▸ Source data:
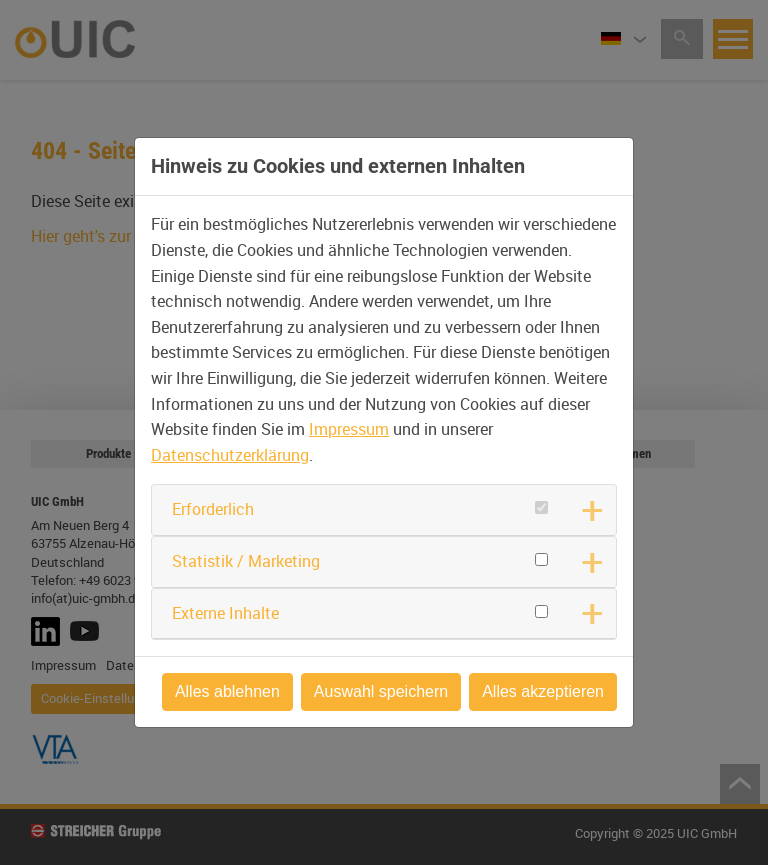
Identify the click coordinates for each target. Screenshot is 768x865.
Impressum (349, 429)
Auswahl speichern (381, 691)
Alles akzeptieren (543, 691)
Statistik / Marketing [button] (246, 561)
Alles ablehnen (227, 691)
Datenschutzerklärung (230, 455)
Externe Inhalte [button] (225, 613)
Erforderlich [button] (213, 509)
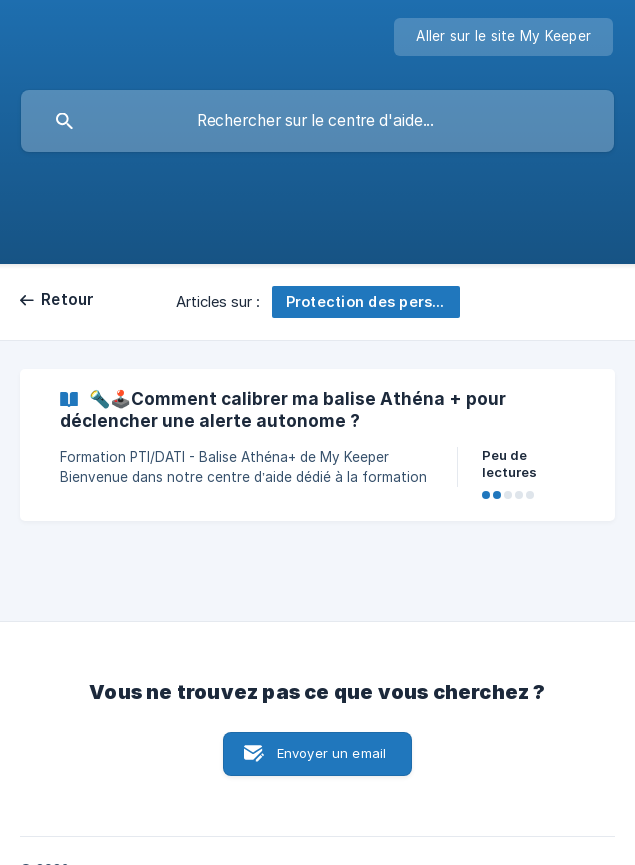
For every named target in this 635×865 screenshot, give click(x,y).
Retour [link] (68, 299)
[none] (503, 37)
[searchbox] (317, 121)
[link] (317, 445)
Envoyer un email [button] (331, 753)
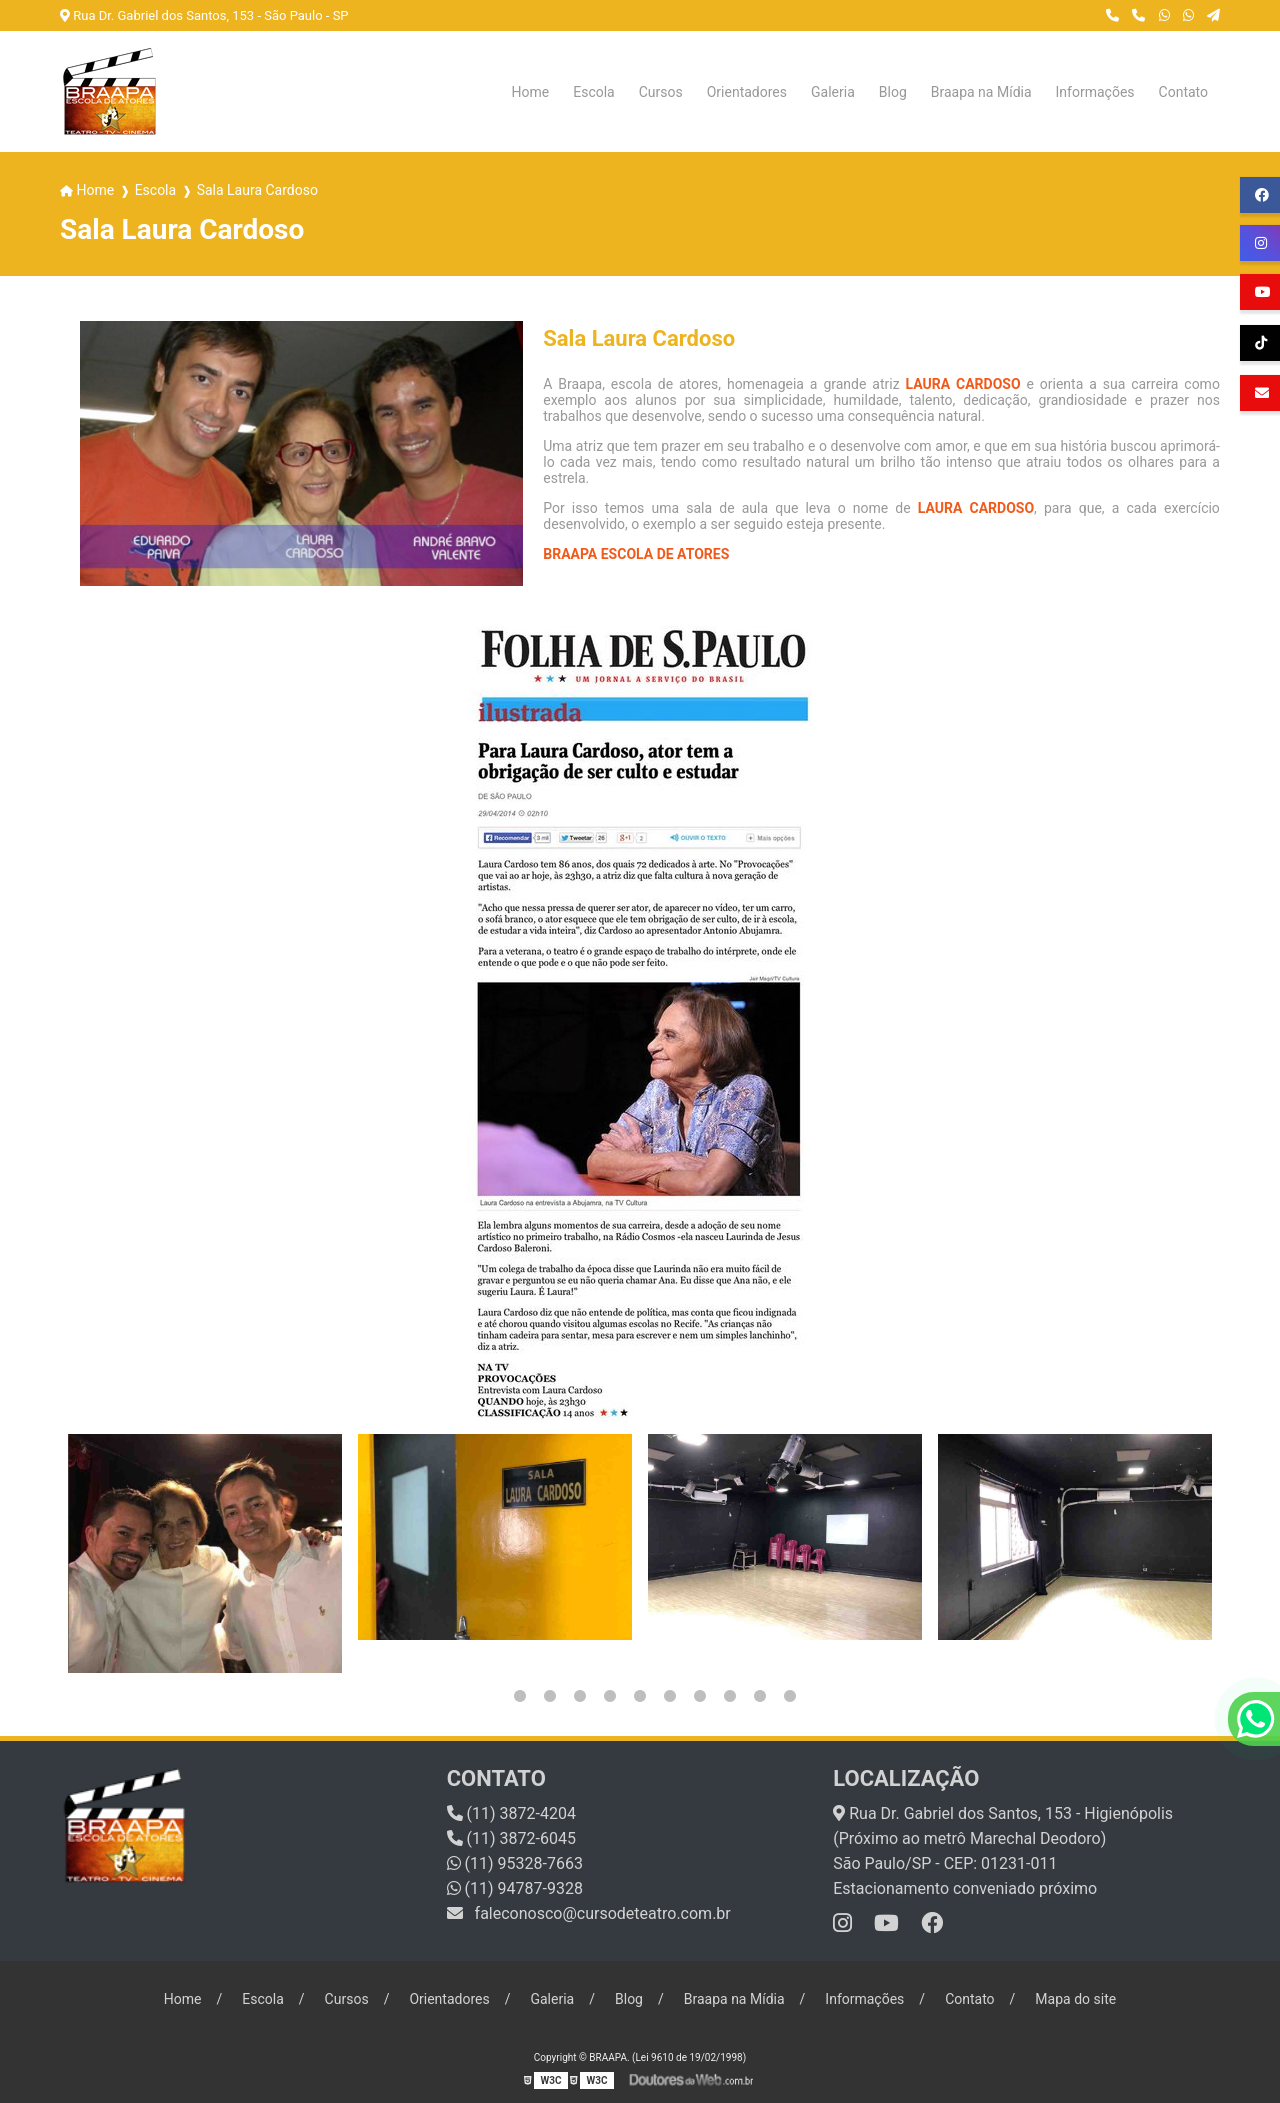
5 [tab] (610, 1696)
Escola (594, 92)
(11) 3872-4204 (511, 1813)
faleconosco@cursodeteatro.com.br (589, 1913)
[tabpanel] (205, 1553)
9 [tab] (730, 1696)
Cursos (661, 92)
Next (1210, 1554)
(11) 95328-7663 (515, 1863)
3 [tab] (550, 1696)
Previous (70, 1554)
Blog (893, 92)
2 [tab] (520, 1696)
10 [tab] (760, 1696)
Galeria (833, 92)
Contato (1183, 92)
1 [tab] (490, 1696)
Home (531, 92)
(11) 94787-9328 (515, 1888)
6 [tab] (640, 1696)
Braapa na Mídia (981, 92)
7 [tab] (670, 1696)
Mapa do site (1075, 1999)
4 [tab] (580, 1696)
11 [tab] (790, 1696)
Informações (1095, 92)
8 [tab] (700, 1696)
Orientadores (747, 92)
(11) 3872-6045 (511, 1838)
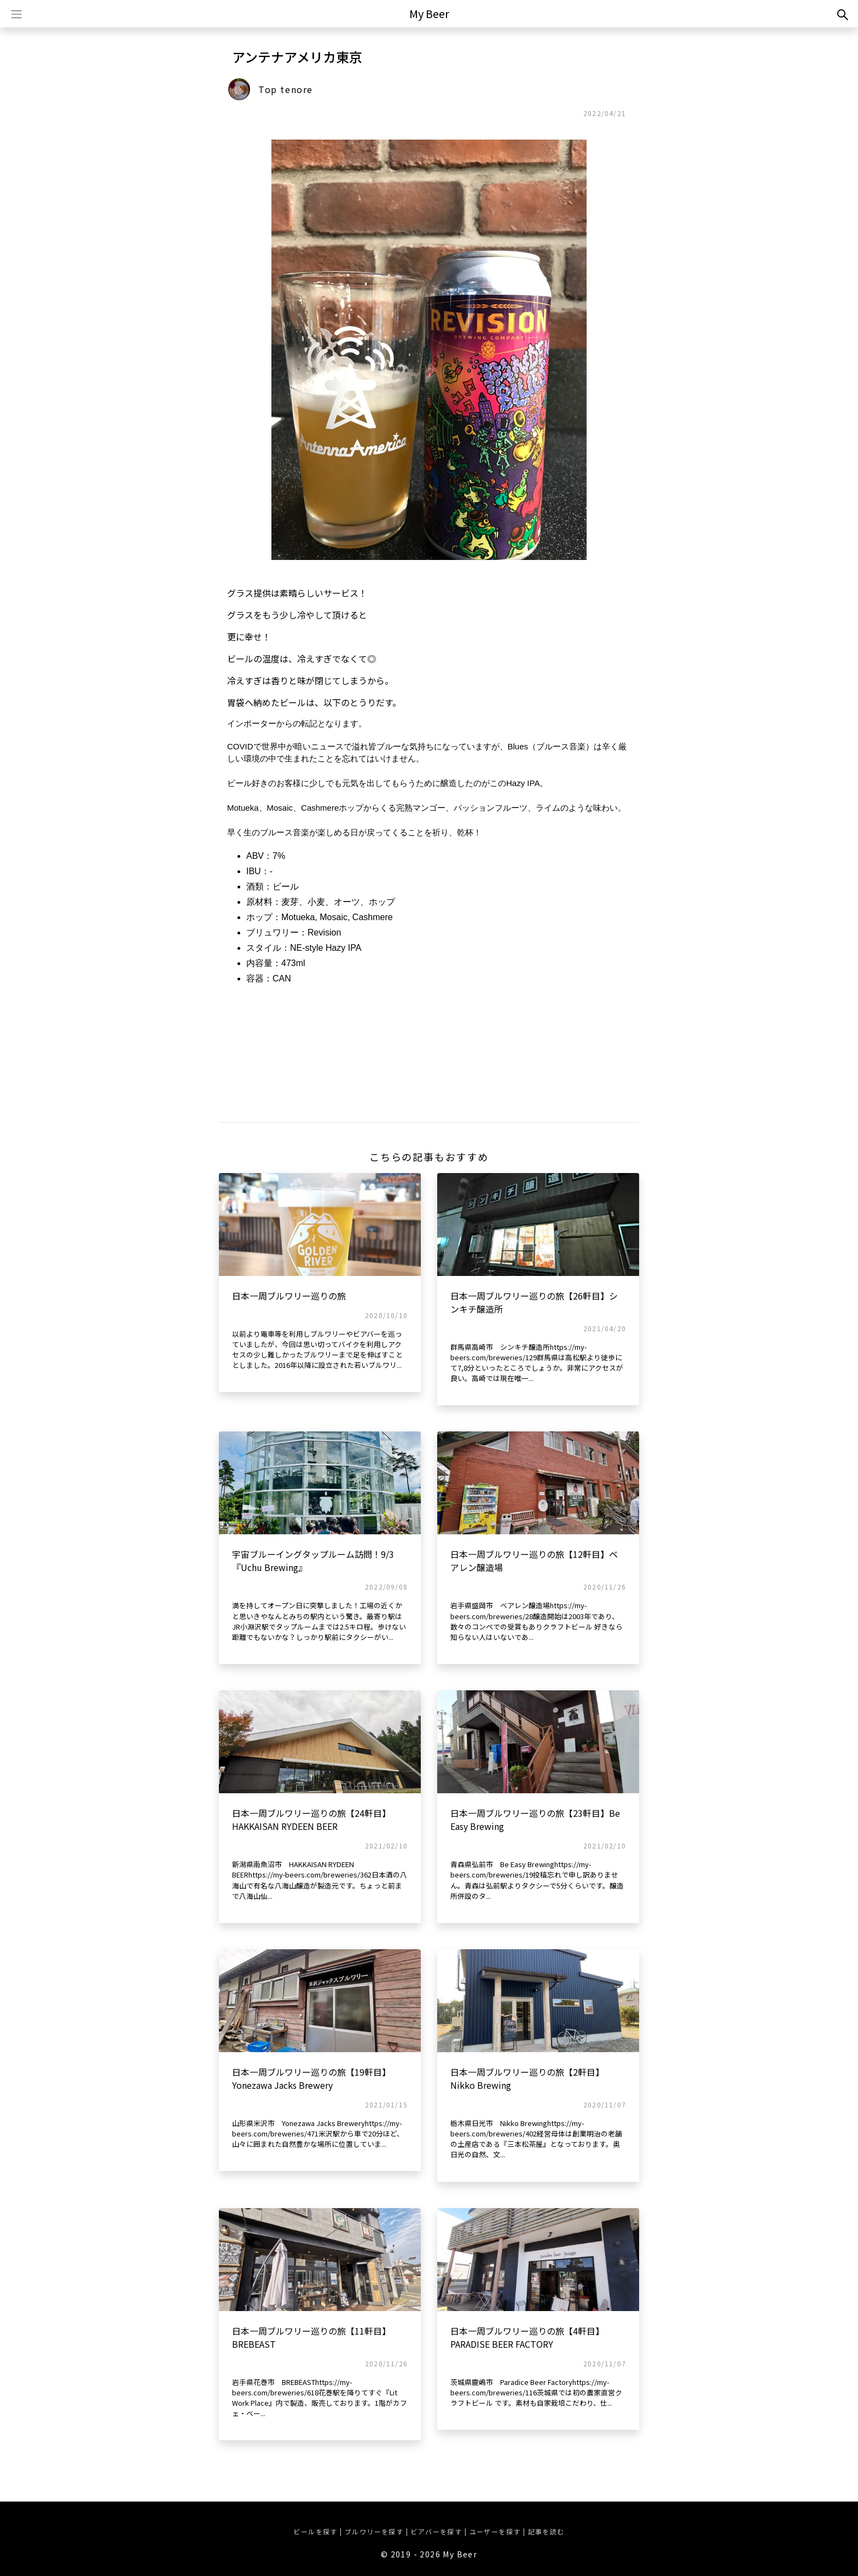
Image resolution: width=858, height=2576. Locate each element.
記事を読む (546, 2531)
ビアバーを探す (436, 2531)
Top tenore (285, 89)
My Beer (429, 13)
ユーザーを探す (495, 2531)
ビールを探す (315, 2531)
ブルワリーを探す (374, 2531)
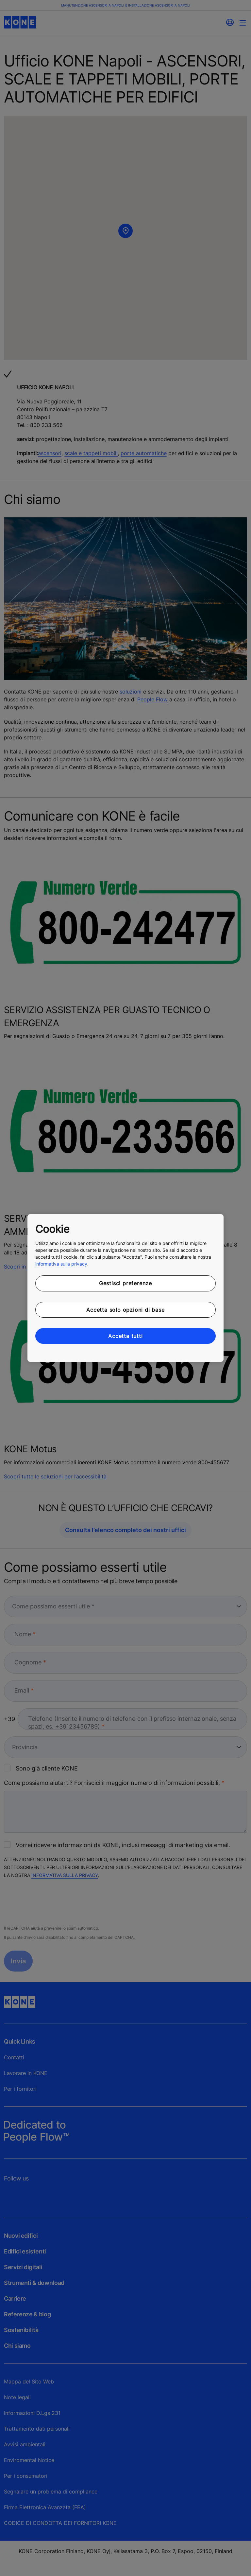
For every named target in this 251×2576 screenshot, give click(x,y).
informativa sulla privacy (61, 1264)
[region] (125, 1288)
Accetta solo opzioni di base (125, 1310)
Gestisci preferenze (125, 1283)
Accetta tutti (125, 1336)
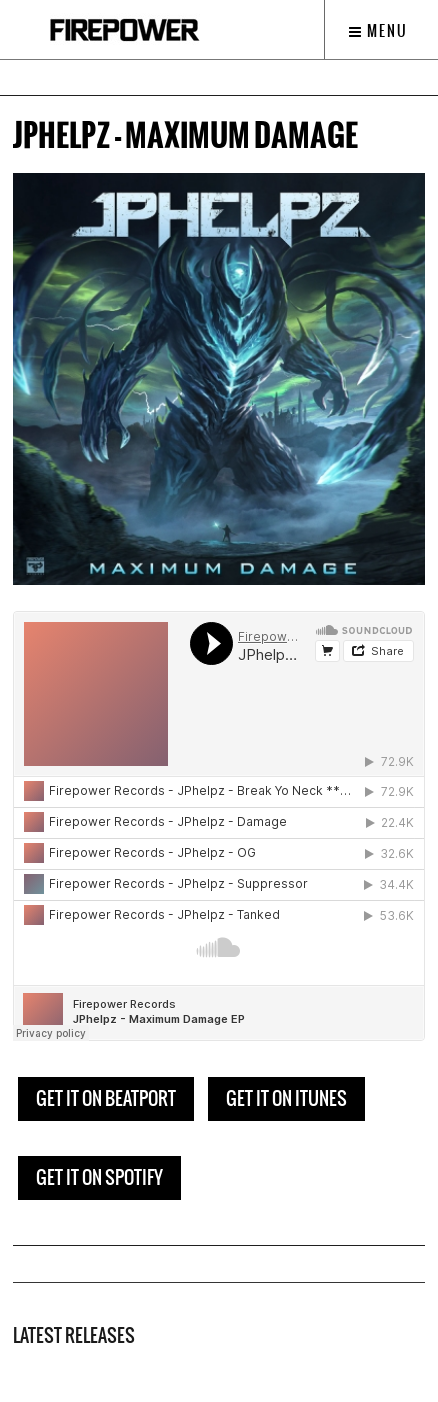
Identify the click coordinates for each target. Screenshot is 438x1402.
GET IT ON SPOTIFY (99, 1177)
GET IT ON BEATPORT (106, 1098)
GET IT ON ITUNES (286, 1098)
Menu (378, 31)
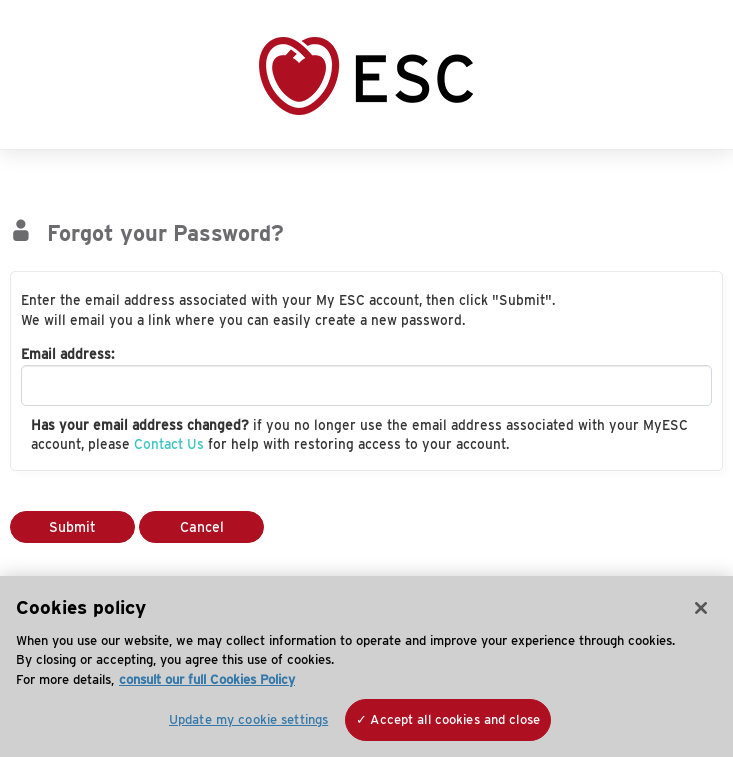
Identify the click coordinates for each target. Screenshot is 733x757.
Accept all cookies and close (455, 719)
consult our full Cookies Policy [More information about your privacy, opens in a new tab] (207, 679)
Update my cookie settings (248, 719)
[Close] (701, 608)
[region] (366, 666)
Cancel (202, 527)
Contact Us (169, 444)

▸ What is expected:
Please write out exactly the lines starting at the one that contains "Screenshot is 438x1402." and ending with the final line of the entries, both ends included. Do not write out any pictures.

▸ Finished task:
Identify the click coordinates for each target. Screenshot is 438x1402.
GET IT ON SPOTIFY (99, 1177)
GET IT ON BEATPORT (106, 1098)
GET IT ON ITUNES (286, 1098)
Menu (378, 31)
Identify the click coordinates for each target. Screenshot is 733x757.
Accept all cookies and close (455, 719)
consult our full Cookies Policy [More information about your privacy, opens in a new tab] (207, 679)
Update my cookie settings (248, 719)
[Close] (701, 608)
[region] (366, 666)
Cancel (202, 527)
Contact Us (169, 444)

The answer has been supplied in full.